I'm quite a fan usually of games where your choice of actions change every round and Grand Austria Hotel gives us that in the form of dice allocation. There are only six actions to choose from and the amount of dice on each action will influence your decision to take it or not. You may have a staff card you really want to get out, but there's only one "5" there and no "6"s, are you really going to pay the full cost? Suddenly there's a massive influx of cake and strudel up for grabs, maybe it's worth grabbing a load now in preparation for later? You're constantly weighing up these options in your head and when you remember that in essence you've only got 14 turns in total throughout the game, every one of them matters, but not to the extent that if you get it wrong at the start you're screwed for the game like some die-hard Euro's.

That being said, that can lead to a little analysis paralysis at times, but nothing that can't be mitigated. . . with one exception. Unless I find a group of exceptionally fast players I'll be reluctant to ever want to bring this out with 4 players again. The downtime can be too long to deal with at that point and as such the game length drags on past the point where I'm comfortable. Even though there's a decent amount to think about, it still boils down to 14 turns and you don't want the game to go past 90 minutes at that point. But 4 players will take you to 2 hours plus pretty easily and Grand Austria Hotel isn't involved enough to warrant that. Play this game with 2 or 3 players however and it will go down very well and wrap up in 60-90 minutes depending on rules checking.

And that's a decent enough length to ensure it hits the table often. Which is a good thing as you get a lot of politics (though why are they called that?) and emperor tiles to select from each game and different combinations will determine how the game might play out, but going for them is not essential to winning. There are enough paths to victory to explore to give you a good few games on their own and that's before you even consider the end-game tiles or even the staff cards you might obtain.


Grand Austria Hotel sits nicely in the medium weight Euro category whilst being a fairly easy game to teach to others minus the fact that the staff card font will drive you crazy trying to check them up in the rulebook. The components are decent quality and you should expect this to be a bit of a table hog with 3 or more players and ideally, never play it with 4 players anyway due to the extended downtime.

You don't make a huge amount of decisions during the game, but each one matters and you'll always be considering your options based on the dice available.

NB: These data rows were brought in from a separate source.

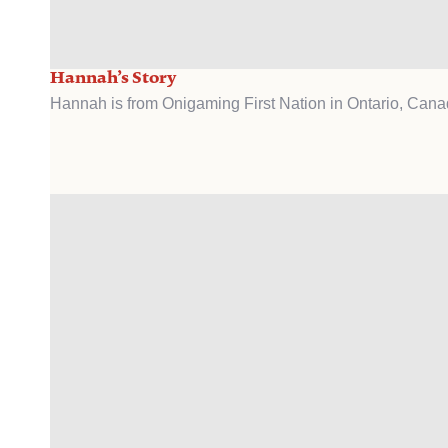
Hannah’s Story
Hannah is from Onigaming First Nation in Ontario, Cana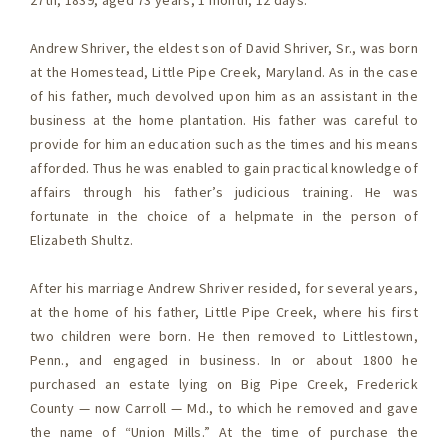
27th, 1839, aged 73 years, 1 month, 12 days.
Andrew Shriver, the eldest son of David Shriver, Sr., was born
at the Homestead, Little Pipe Creek, Maryland. As in the case
of his father, much devolved upon him as an assistant in the
business at the home plantation. His father was careful to
provide for him an education such as the times and his means
afforded. Thus he was enabled to gain practical knowledge of
affairs through his father’s judicious training. He was
fortunate in the choice of a helpmate in the person of
Elizabeth Shultz.
After his marriage Andrew Shriver resided, for several years,
at the home of his father, Little Pipe Creek, where his first
two children were born. He then removed to Littlestown,
Penn., and engaged in business. In or about 1800 he
purchased an estate lying on Big Pipe Creek, Frederick
County — now Carroll — Md., to which he removed and gave
the name of “Union Mills.” At the time of purchase the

Games will play out differently based on the boards you use, the dice that are rolled, the staff cards and the politics/emperor tiles that are in play so there is a decent scope for replayability.

It doesn't bring anything new in terms of innovation or unique ideas, but it's a good, casual Euro game that doesn't blow your mind and does what it says on the tin. Nothing spectacular, but nothing bad either (as my bad points are mainly nitpicks), it's a good, stable design that continues Lookout Games's solid lineup of Euro's.

If you are interested in this game you can find a copy at your friendly local gaming store - http://www.findyourgamestore.co.uk/


You want depth combined with a simple learning curve.

You enjoy the dice allocation mechanic - it's the focus of how this game operates.

You like games where end-goal variety is high.


You believe there's not enough decisions to warrant the game length.

You wanted a stronger theme of running a hotel - it works here, but you won't really feel like a hotelier.

You intend to play this with 4 players and don't like long games.